Work instruction:
Reproduce the lines below exactly. Begin with the first, end with the line containing "O desenvolvimento de", and leave out the pictures.

[Dataset entries]
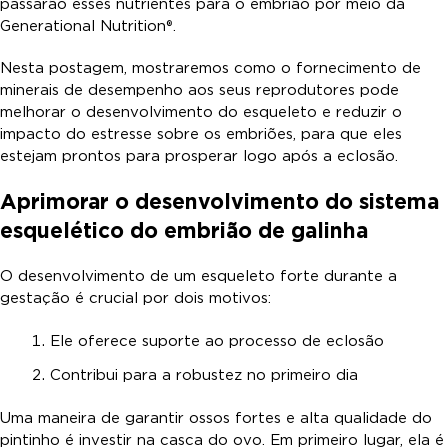
passarão esses nutrientes para o embrião por meio da
Generational Nutrition®.
Nesta postagem, mostraremos como o fornecimento de
minerais de desempenho aos seus reprodutores pode
melhorar o desenvolvimento do esqueleto e reduzir o
impacto do estresse sobre os embriões, para que eles
estejam prontos para prosperar logo após a eclosão.
Aprimorar o desenvolvimento do sistema
esquelético do embrião de galinha
O desenvolvimento de um esqueleto forte durante a
gestação é crucial por dois motivos:
Ele oferece suporte ao processo de eclosão
Contribui para a robustez no primeiro dia
Uma maneira de garantir ossos fortes e alta qualidade do
pintinho é investir na casca do ovo. Em primeiro lugar, ela é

Result of the exercise:
passarão esses nutrientes para o embrião por meio da
Generational Nutrition®.
Nesta postagem, mostraremos como o fornecimento de
minerais de desempenho aos seus reprodutores pode
melhorar o desenvolvimento do esqueleto e reduzir o
impacto do estresse sobre os embriões, para que eles
estejam prontos para prosperar logo após a eclosão.
Aprimorar o desenvolvimento do sistema
esquelético do embrião de galinha
O desenvolvimento de um esqueleto forte durante a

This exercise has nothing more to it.